Given records:
-----

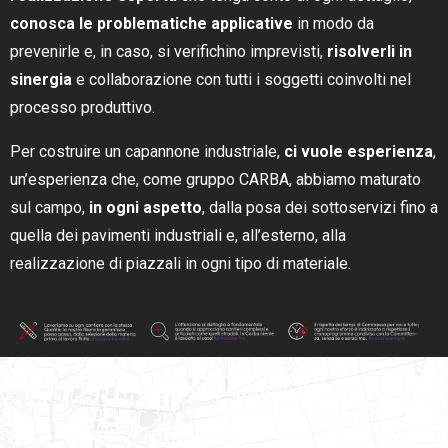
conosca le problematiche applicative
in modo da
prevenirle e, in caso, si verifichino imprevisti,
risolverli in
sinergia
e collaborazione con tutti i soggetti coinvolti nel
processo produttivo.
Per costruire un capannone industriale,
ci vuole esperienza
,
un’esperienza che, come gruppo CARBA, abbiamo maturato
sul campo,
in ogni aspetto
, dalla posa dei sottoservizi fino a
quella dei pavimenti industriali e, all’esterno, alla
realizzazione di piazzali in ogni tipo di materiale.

-----

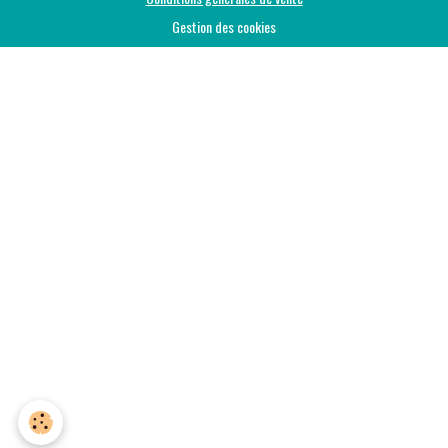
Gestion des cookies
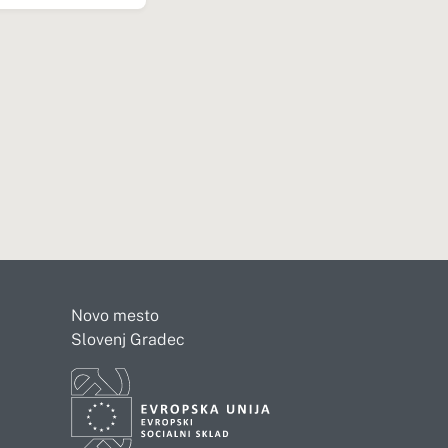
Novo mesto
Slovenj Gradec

-----

Prompt: Where the listing above reaches the line that contains "sottoservizi fino a", start retyping, and finish with the line that contains "realizzazione di piazzali"; reproduce those lines exactly and no others.

Solution to this task:
, dalla posa dei sottoservizi fino a
quella dei pavimenti industriali e, all’esterno, alla
realizzazione di piazzali in ogni tipo di materiale.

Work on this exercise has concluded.